Checking prometheus.yml
FAILED: parsing YAML file prometheus.yml: yaml: line 42: did not find expected key

Verify Service Discovery Parameters

Each service discovery method has specific parameters. Let's examine common parameters for Kubernetes service discovery as an example:

yaml
scrape_configs:
- job_name: 'kubernetes-pods'
kubernetes_sd_configs:
- role: pod
api_server: 'https://kubernetes.default.svc:443'
tls_config:
ca_file: /var/run/secrets/kubernetes.io/serviceaccount/ca.crt
bearer_token_file: /var/run/secrets/kubernetes.io/serviceaccount/token

Common misconfigurations include:

  • Incorrect API server URL
  • Missing or wrong path to credential files
  • Incorrect role (should be one of: node, pod, service, endpoint, ingress)

Step 2: Check Service Discovery Status

Prometheus exposes information about its service discovery status through its web interface and API.

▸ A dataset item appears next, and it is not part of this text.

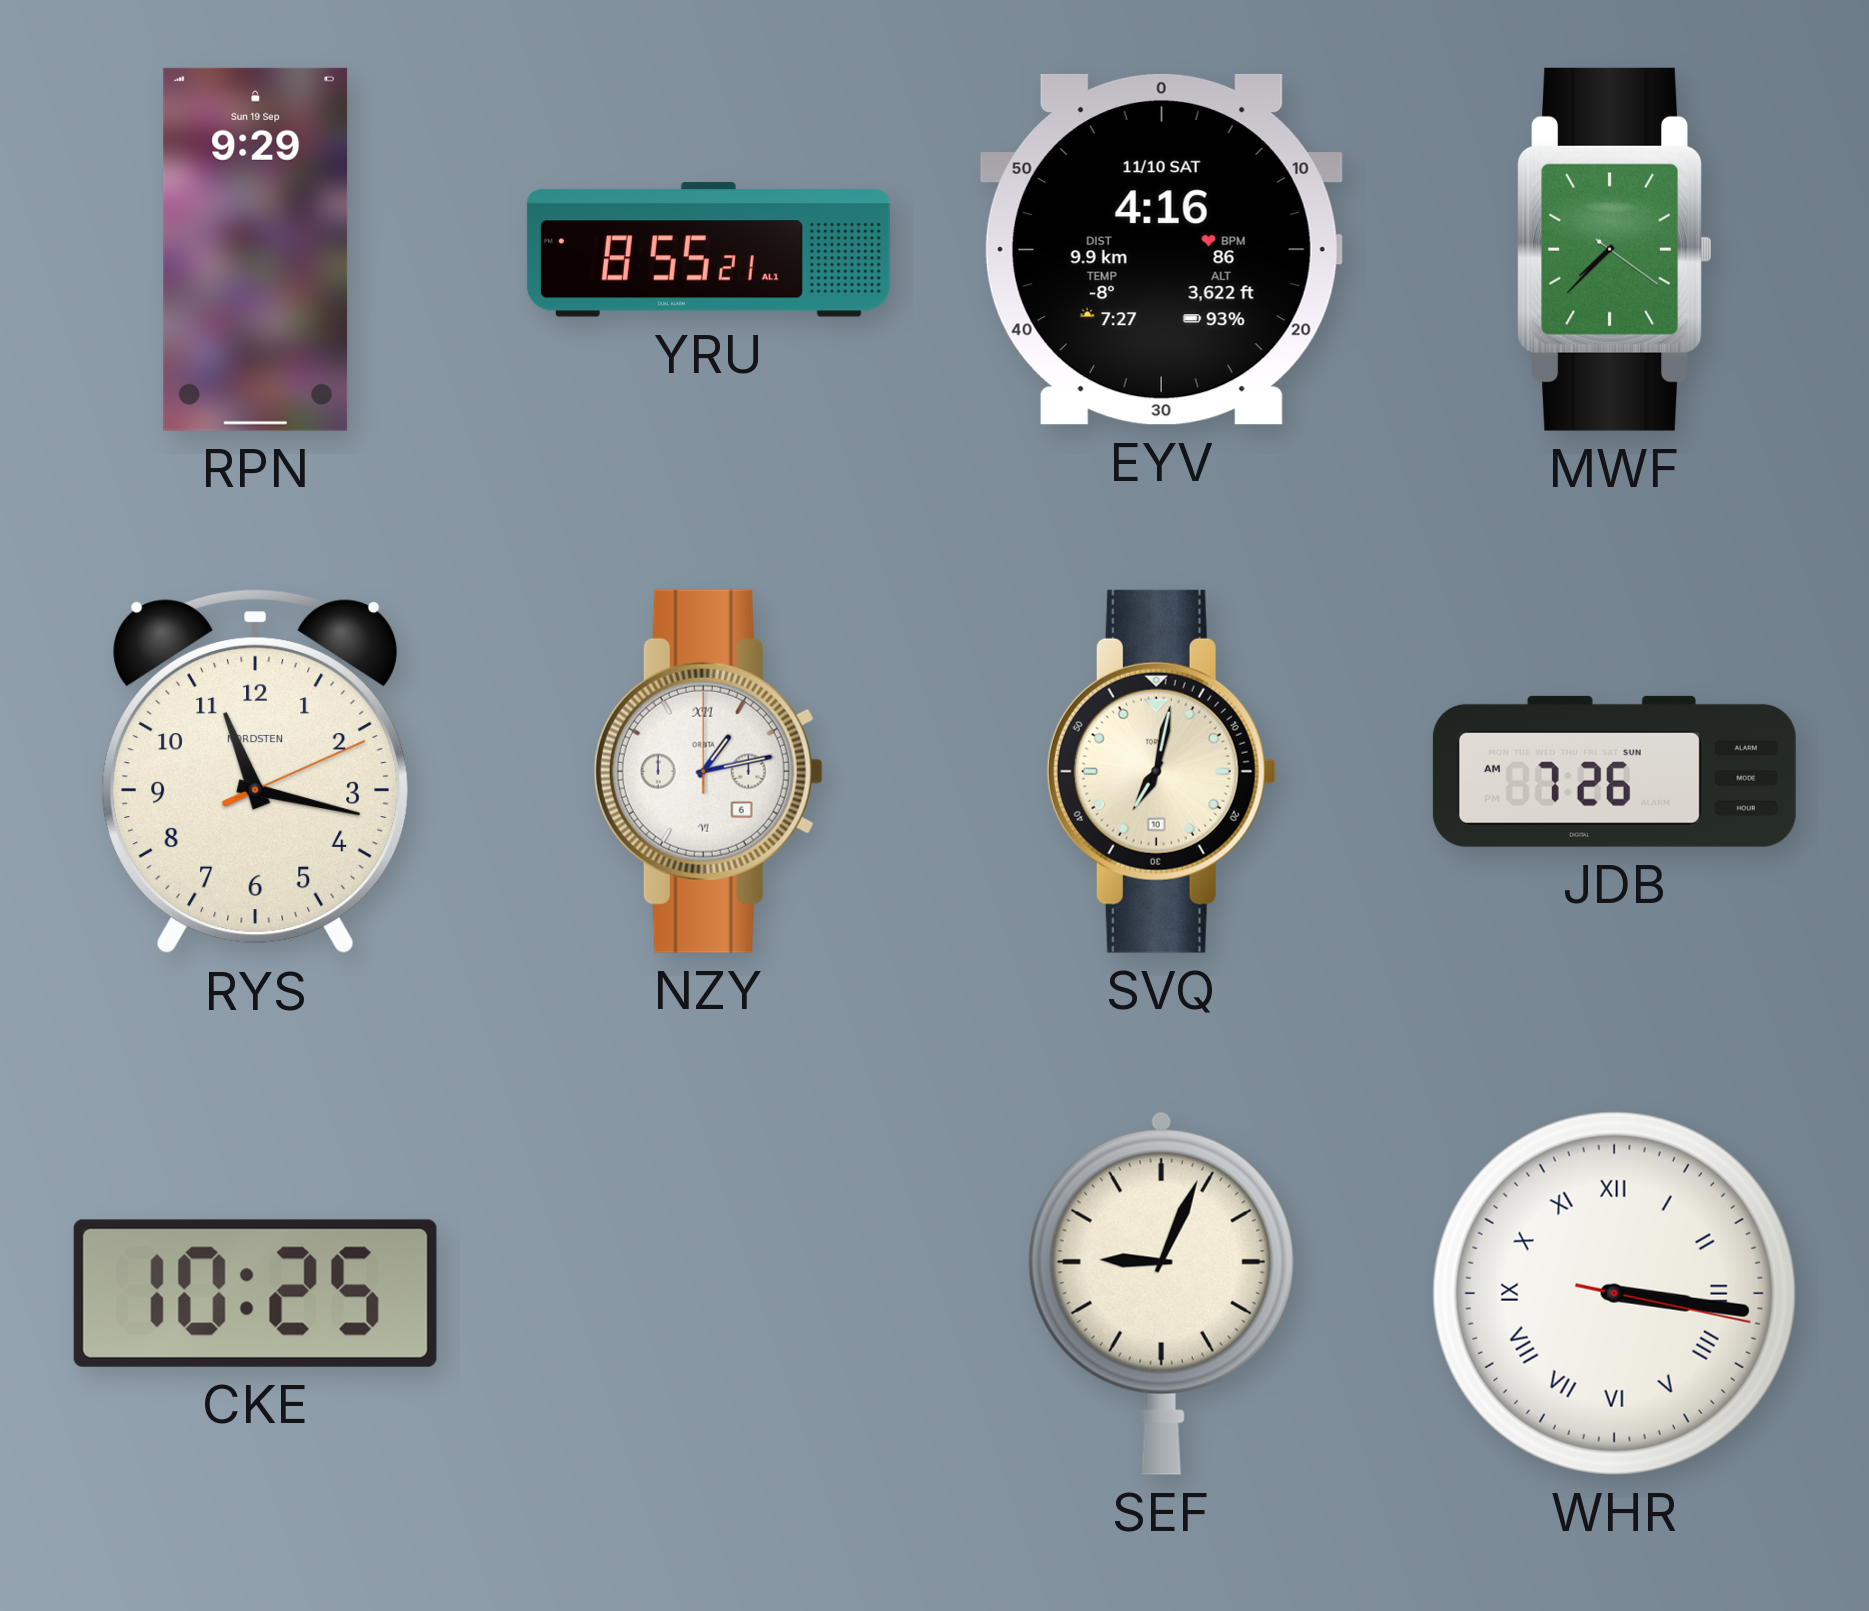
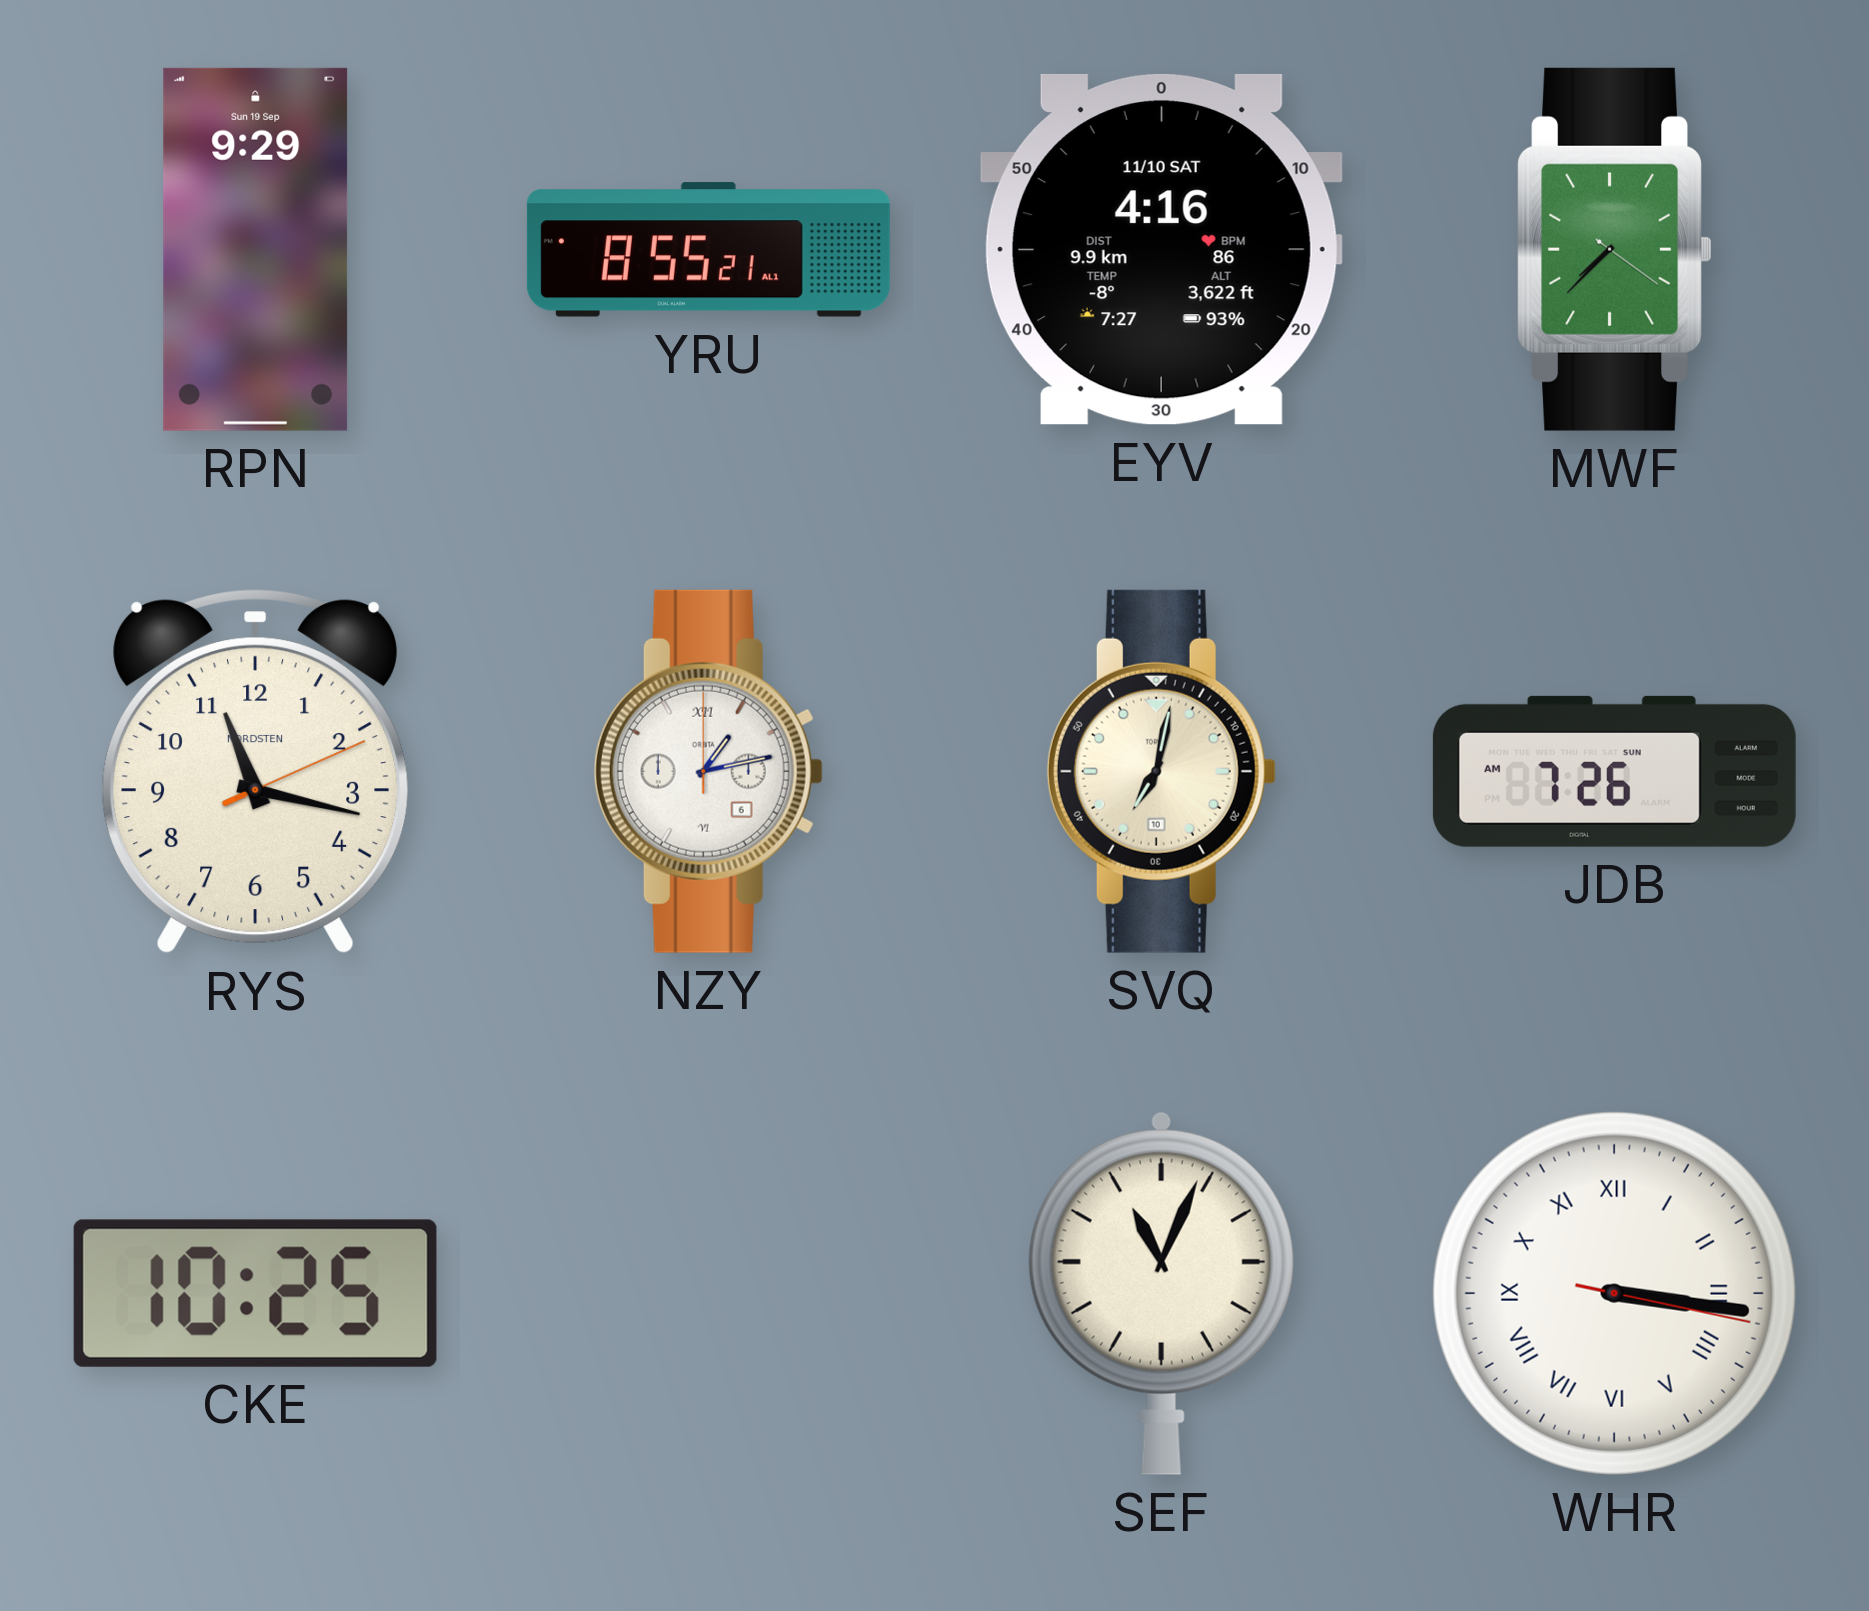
SEF: 9:04 -> 11:04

Using the Prometheus Web UI

  1. Navigate to your Prometheus web interface (usually http://your-prometheus-instance:9090)
  2. Go to Status > Targets to see all the discovered targets
  3. Look for targets in the Down state or missing targets you expect to see

![Targets page showing discovered services]

Using the Prometheus API

You can query the Prometheus API to get information about targets:

bash
curl http://your-prometheus-instance:9090/api/v1/targets | jq

The response will include detailed information about each target, including:

  • Discovery group
  • Current state (up/down)
  • Labels
  • Last scrape time and duration
  • Error information (if any)

Analyzing Target States

When examining targets, pay attention to:

  1. Up targets: Successfully discovered and scraped
  2. Down targets: Discovered but failing to scrape
  3. Missing targets: Not discovered at all (you'll need to infer these)

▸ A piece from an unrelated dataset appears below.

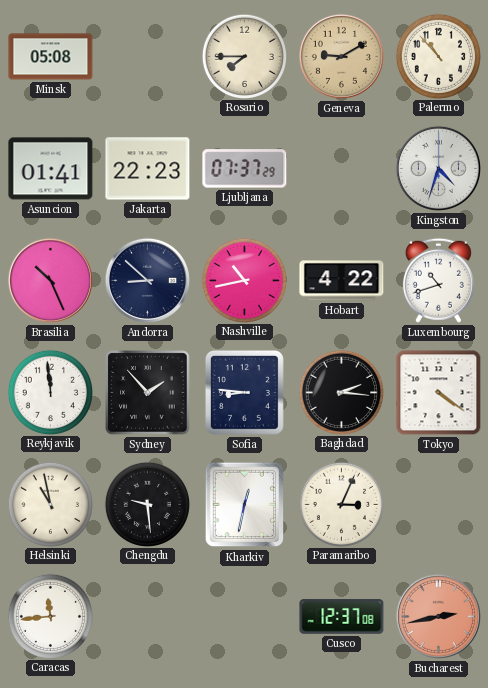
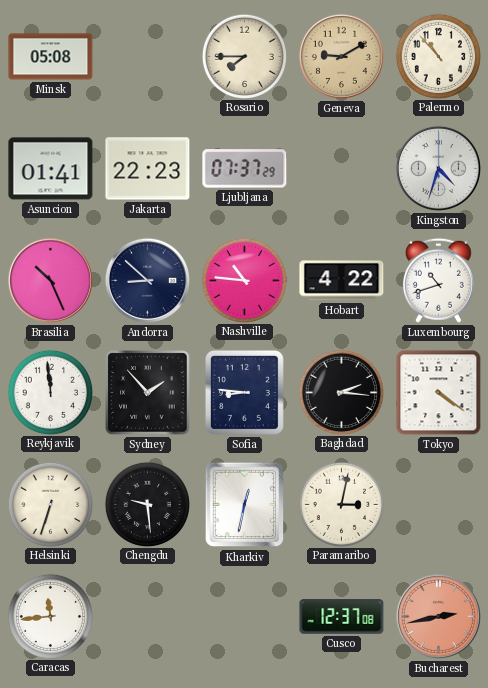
Nashville: 10:43 -> 10:46
Helsinki: 10:58 -> 6:33
Paramaribo: 3:04 -> 3:02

Step 3: Enable Debug Logging

Increasing Prometheus's log verbosity can provide valuable insights into service discovery issues.

Setting Debug Log Level

Start Prometheus with the --log.level=debug flag:

bash
prometheus --config.file=prometheus.yml --log.level=debug

Or set it in your deployment configuration:

yaml
args:
- "--config.file=/etc/prometheus/prometheus.yml"
- "--storage.tsdb.path=/prometheus"
- "--log.level=debug"

Analyzing Service Discovery Logs

Look for logs related to service discovery. For example, with Kubernetes service discovery:

level=debug ts=2023-05-15T10:23:45.123Z caller=kubernetes.go:267 component="discovery manager scrape" discovery=kubernetes msg="kubernetes service discovery started"

Error messages will provide clues about what's going wrong:

level=error ts=2023-05-15T10:24:12.456Z caller=kubernetes.go:321 component="discovery manager scrape" discovery=kubernetes msg="error retrieving pod objects" err="Get \"https://kubernetes.default.svc:443/api/v1/pods\": dial tcp: lookup kubernetes.default.svc on 10.96.0.10:53: no such host"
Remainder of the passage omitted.